[Saved data entries]
_ _ _ _ _ _ _
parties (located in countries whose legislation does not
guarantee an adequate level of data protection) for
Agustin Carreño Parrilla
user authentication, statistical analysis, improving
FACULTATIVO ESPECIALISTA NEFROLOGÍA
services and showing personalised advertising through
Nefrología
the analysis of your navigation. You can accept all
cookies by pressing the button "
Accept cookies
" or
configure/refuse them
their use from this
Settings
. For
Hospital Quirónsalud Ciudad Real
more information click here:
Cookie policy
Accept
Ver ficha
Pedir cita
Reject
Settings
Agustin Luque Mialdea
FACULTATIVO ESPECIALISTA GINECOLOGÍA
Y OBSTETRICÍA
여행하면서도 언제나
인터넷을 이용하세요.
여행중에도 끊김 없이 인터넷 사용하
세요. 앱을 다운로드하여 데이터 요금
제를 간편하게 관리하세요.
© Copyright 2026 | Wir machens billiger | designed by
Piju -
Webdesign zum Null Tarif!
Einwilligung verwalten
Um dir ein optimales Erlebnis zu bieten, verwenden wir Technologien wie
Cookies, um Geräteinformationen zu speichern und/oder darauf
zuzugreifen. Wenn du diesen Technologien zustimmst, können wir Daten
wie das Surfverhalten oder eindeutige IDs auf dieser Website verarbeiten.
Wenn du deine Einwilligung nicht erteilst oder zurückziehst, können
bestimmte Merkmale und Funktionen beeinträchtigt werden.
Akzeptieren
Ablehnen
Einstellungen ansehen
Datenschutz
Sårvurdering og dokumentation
_ _ _ _ _ _ _
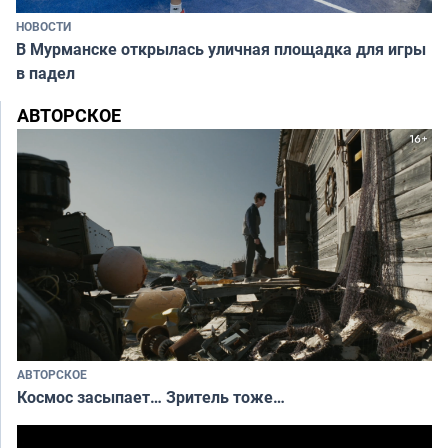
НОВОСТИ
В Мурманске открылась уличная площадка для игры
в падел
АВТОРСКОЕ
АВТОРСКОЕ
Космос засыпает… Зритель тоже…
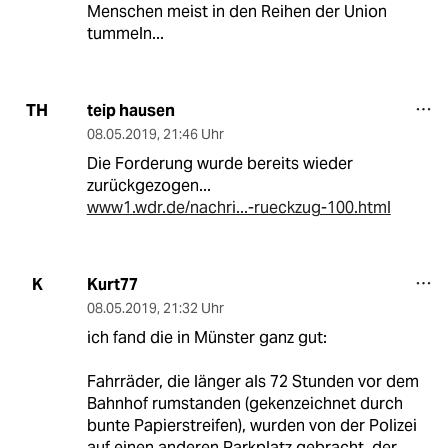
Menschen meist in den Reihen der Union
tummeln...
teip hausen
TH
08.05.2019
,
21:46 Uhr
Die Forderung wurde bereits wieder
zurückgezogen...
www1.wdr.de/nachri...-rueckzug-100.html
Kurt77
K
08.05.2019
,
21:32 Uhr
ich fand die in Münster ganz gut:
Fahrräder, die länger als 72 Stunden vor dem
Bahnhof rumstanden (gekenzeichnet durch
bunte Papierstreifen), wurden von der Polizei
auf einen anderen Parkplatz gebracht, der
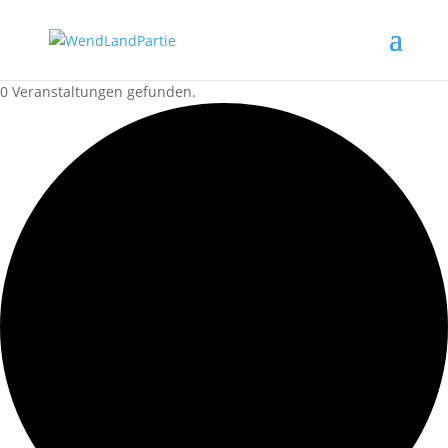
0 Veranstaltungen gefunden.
_ _ _ _ _ _ _
> **TASK DIRECTIONS**
Using the entries above, write out exactly the lines from the one with "zurückgezogen..." through the one with "0 Veranstaltungen gefunden.", ends included. Leave out any pictures.

> **ANSWER TO THIS TASK**
zurückgezogen...
www1.wdr.de/nachri...-rueckzug-100.html
Kurt77
K
08.05.2019
,
21:32 Uhr
ich fand die in Münster ganz gut:
Fahrräder, die länger als 72 Stunden vor dem
Bahnhof rumstanden (gekenzeichnet durch
bunte Papierstreifen), wurden von der Polizei
auf einen anderen Parkplatz gebracht, der
0 Veranstaltungen gefunden.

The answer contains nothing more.